Argument
The Jevons Paradox — first observed in 1865 when William Stanley Jevons showed that more efficient steam engines consumed more coal, not less — explains why Google’s memory breakthrough (LPDDR5X flash, April 2026) crashed chip stocks, then made them rally a week later. Cheaper, more efficient AI doesn’t reduce demand for compute, energy, chips, or labor inputs; it scales appetite for the underlying resources.
The piece applies the paradox in three registers: hardware (more efficient memory → more AI deployed → more memory demanded), energy (Jevons at grid scale), and labor (the jobs that survive AI are the jobs AI makes more in demand, not the ones it replaces).
Structure
Opening hook: Every efficiency gain in your adult life — faster internet, bigger drives, more powerful chips — produced more consumption, not less. Efficiency scales appetite, not capacity.
The Jevons core: Introduces the 1865 coal/steam engine paradox. “It is wholly a confusion of ideas to suppose that the economical use of fuel is equivalent to a diminished consumption.” The coal is now compute.

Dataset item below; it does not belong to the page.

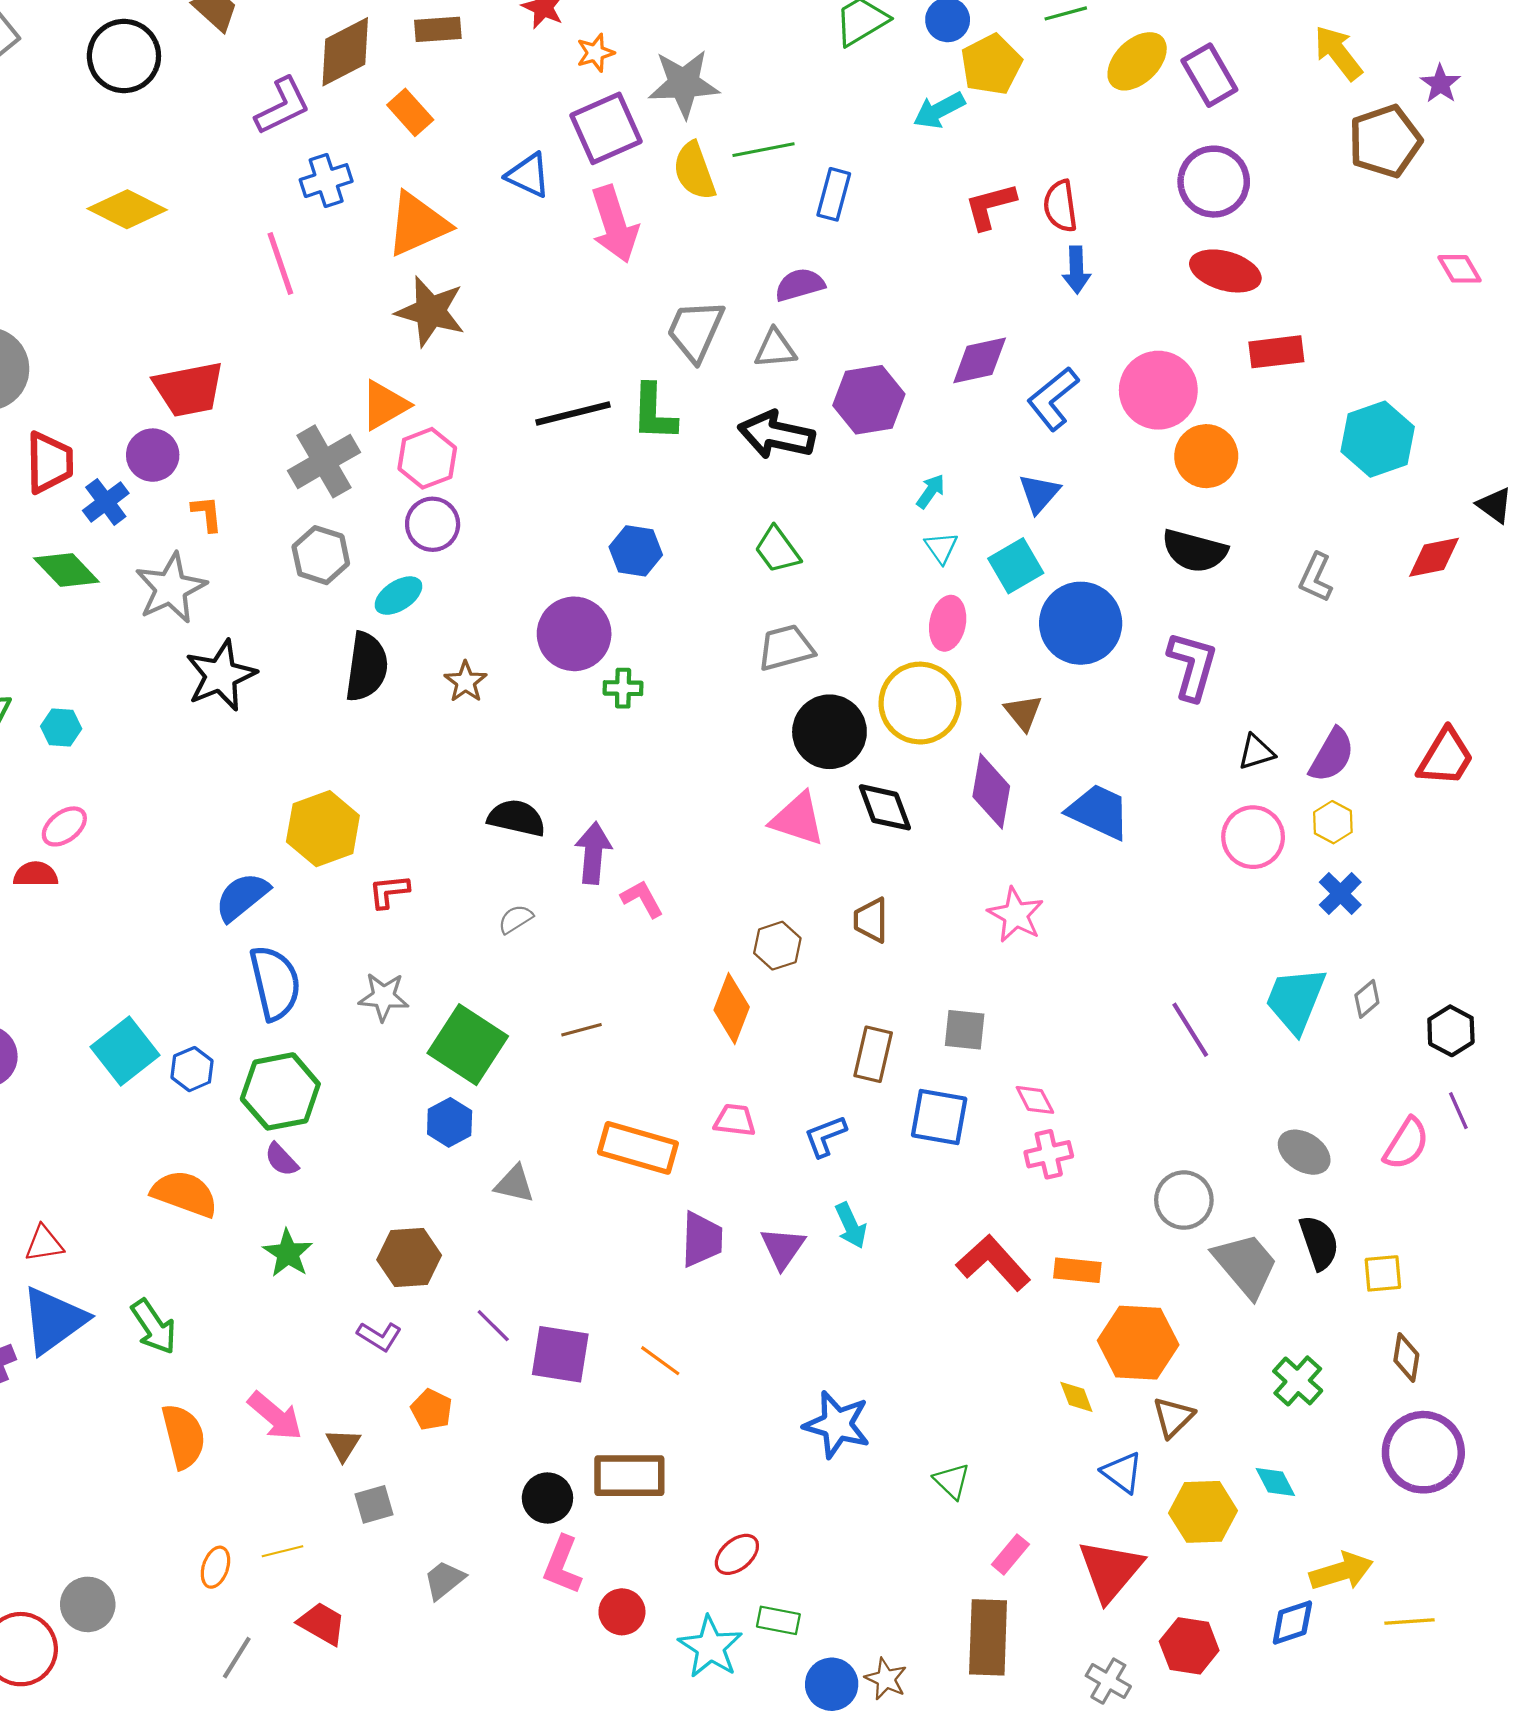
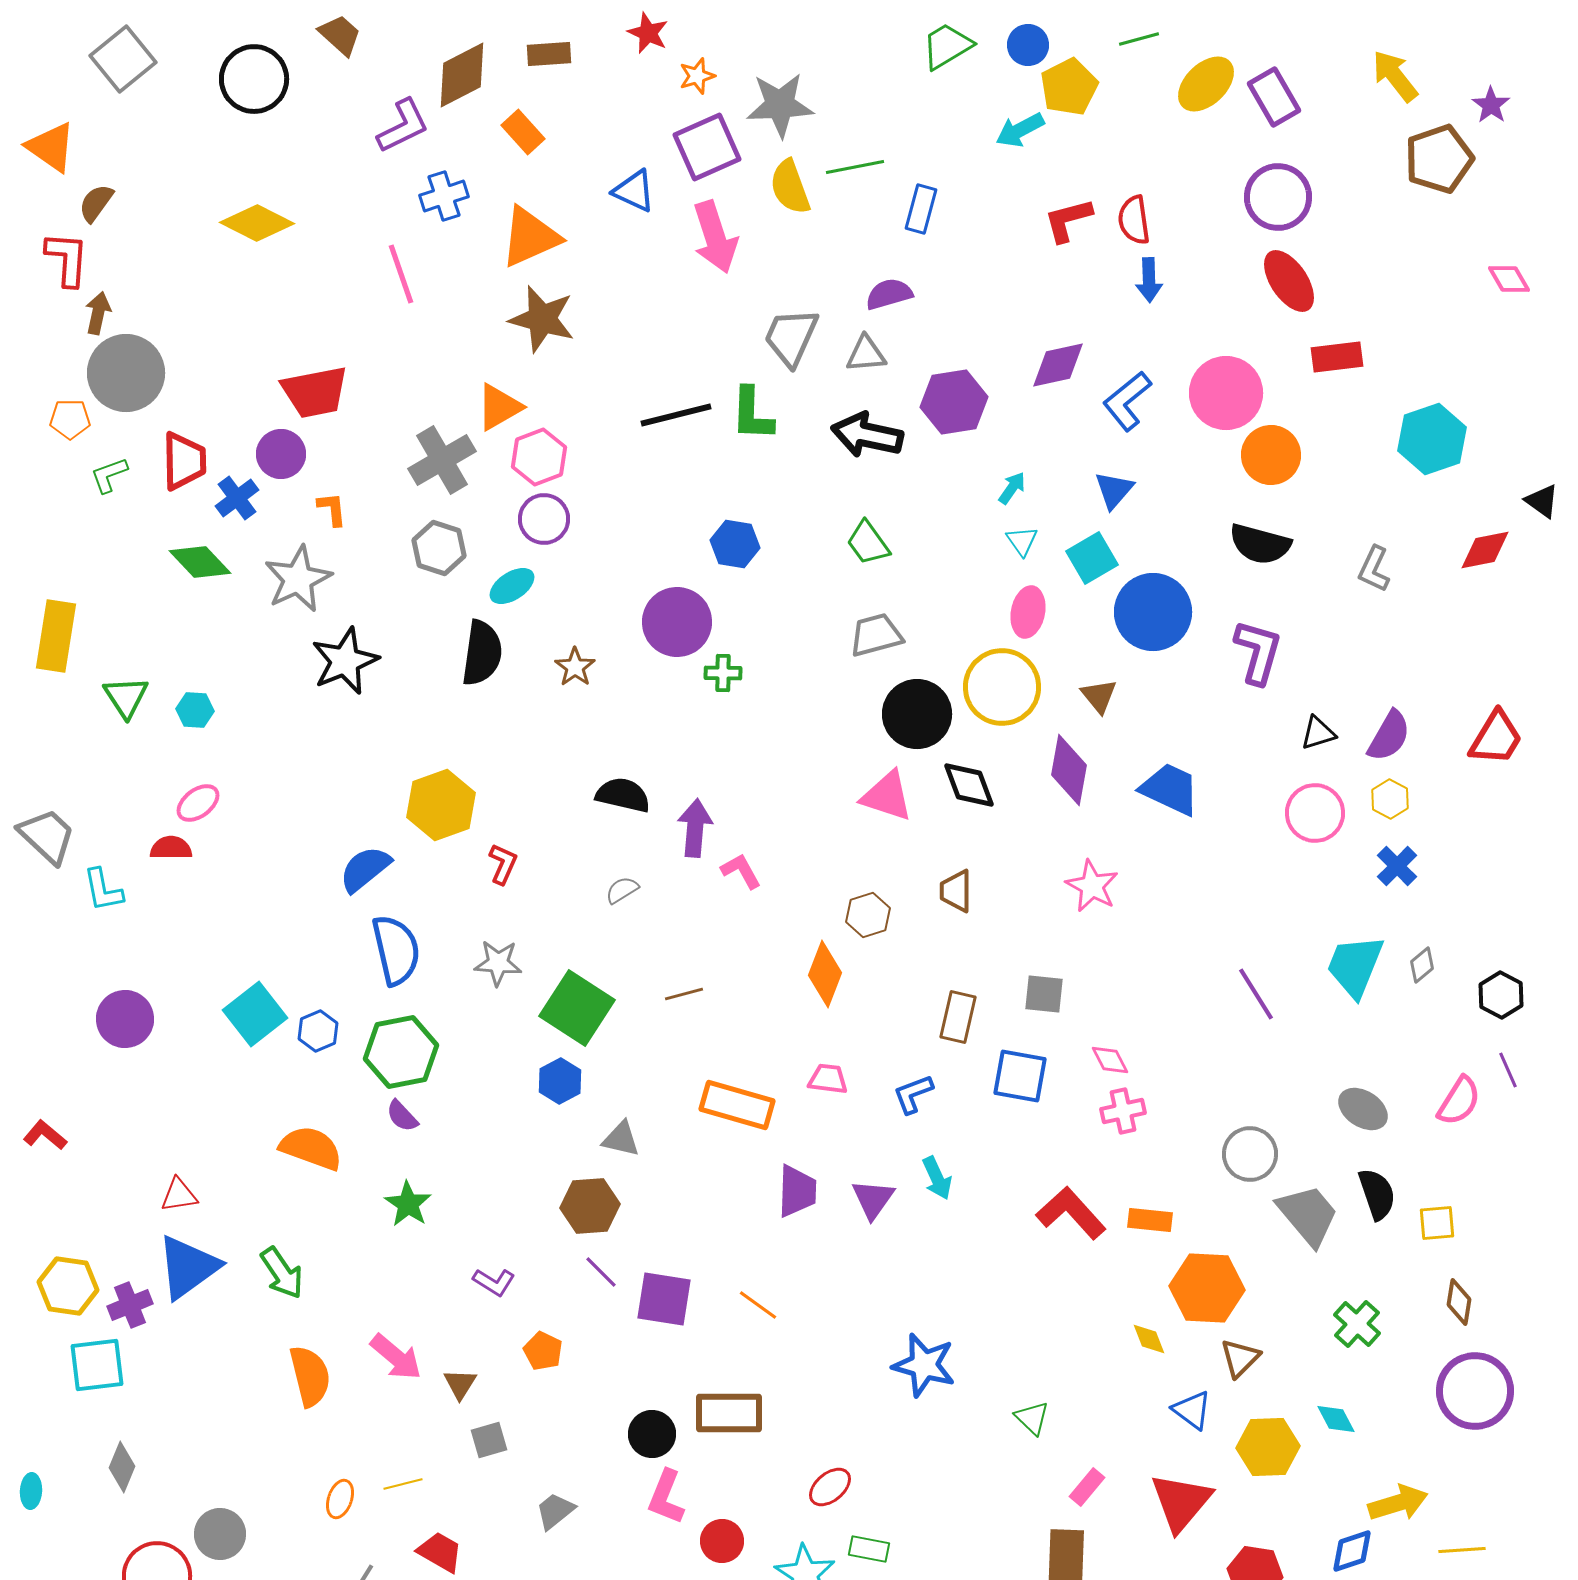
red ellipse: (1225, 271) -> (1289, 281), turned 40
red L-shape: (389, 891) -> (503, 864), turned 120
brown hexagon: (409, 1257) -> (590, 1206), moved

Google memory breakthrough application: The April 2026 chip stock crash → rally sequence is the contemporary test case. Cheaper memory made AI more deployable at scale, which drove demand for memory up, which reversed the crash.
Energy implications: The same dynamic at the grid level — cheaper AI inference drives deployment scale, which drives energy consumption up, not down.
Labor implications: The piece’s most ambitious register — the jobs that AI makes cheaper to do get done more, not less. The displacement fear is correct directionally but inverted in magnitude: the at-risk jobs are the ones AI makes abundant, and the scarce jobs are the ones AI creates demand for.
Key Claims
- Jevons Paradox is the correct framework for AI’s resource consumption trajectory — efficiency gains accelerate resource demand
- Google’s LPDDR5X memory breakthrough caused stocks to crash (cheaper memory = chip suppliers lose margin) then rally (cheaper memory = more AI deployment = more memory demanded overall)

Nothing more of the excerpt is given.